伸手拉開淡粉色紗帳,床榻上收拾得整齊,隻留有一個小巧軟枕孤單地躺在上麵。
“怎麼有這種枕頭,我還以為你們這裏都是用玉枕或者石枕的。”看上去不過十七八歲的少女驚訝地盯了一會兒那個特別的枕頭,而她問話的對象則是身後一名侍女裝扮的女子。
“回安小姐,這是欒華小姐睡不慣玉枕,覺得脖子後麵不舒服,所以特別找人製作的軟枕。”荷花恭敬地回答。

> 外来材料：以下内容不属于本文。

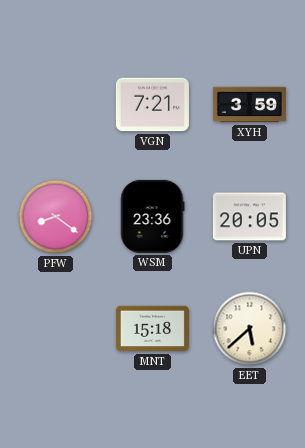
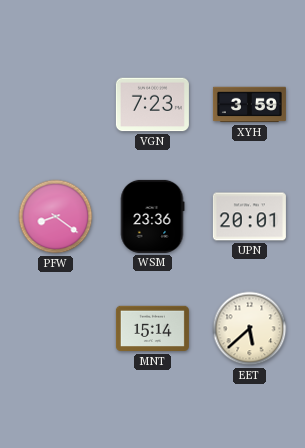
VGN: 7:21 -> 7:23
UPN: 20:05 -> 20:01
MNT: 15:18 -> 15:14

“都說了叫我安妮雅就可以……”一聽到“安小姐”就滿心悲催的魔藥師已經快放棄了,再重複下去幹脆轉行拍十萬個冷笑話得了:“算了,安小姐就安小姐吧。這種枕頭有沒有多?不用很好,一般可以用的就行,其實我們幾個也睡不慣你們的硬枕頭。”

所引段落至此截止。